[Task]
Pick out every line in the data below that holds "comes".

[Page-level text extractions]
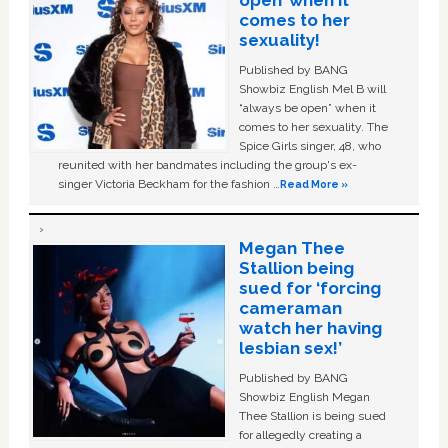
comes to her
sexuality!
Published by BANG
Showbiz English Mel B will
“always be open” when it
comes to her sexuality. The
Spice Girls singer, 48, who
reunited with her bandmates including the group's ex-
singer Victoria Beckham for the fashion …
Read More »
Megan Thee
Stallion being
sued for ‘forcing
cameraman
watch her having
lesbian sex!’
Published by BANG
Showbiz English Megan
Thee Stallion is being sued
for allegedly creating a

--

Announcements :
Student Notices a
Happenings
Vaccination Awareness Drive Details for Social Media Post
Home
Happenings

==

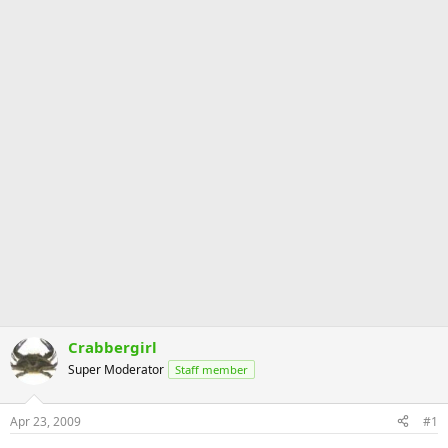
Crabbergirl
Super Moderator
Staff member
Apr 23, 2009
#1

[Reply to the task]
comes to her
comes to her sexuality. The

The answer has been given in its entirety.